Please filter the listing below and copy out the lines that hold "کاهش".
Provided data section start
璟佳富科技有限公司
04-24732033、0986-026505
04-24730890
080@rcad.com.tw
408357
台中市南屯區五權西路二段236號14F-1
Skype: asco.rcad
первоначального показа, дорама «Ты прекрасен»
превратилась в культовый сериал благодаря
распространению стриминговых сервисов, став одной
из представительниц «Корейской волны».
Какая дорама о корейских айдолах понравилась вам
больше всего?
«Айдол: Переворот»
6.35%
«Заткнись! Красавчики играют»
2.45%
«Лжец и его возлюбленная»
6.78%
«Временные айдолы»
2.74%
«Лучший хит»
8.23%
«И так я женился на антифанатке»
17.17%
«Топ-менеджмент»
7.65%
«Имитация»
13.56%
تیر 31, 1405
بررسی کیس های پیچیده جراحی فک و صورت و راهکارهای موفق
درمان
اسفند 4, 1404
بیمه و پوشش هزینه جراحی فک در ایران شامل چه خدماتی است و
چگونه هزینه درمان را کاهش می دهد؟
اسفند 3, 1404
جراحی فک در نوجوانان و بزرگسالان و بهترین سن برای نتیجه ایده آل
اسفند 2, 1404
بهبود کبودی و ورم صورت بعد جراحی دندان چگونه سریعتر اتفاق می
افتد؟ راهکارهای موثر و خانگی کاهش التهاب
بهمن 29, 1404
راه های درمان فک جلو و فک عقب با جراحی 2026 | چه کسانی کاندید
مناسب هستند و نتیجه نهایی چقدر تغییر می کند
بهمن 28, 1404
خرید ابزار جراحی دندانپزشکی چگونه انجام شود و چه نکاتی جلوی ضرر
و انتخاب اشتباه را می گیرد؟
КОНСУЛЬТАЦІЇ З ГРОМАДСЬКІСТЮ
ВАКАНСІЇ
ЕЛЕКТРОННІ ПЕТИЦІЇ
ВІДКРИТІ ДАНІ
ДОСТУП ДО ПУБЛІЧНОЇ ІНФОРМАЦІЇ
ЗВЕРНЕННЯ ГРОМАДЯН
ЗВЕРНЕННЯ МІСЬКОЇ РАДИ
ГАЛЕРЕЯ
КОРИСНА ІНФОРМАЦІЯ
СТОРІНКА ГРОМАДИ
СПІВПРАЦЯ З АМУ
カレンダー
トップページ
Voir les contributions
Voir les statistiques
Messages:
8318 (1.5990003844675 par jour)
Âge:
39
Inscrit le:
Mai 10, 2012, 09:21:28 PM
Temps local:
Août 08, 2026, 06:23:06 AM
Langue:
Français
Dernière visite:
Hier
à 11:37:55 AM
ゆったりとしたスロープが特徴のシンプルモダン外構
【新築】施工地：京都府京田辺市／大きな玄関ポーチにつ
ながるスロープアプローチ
Provided data section end
### Exercise result
چگونه هزینه درمان را کاهش می دهد؟
افتد؟ راهکارهای موثر و خانگی کاهش التهاب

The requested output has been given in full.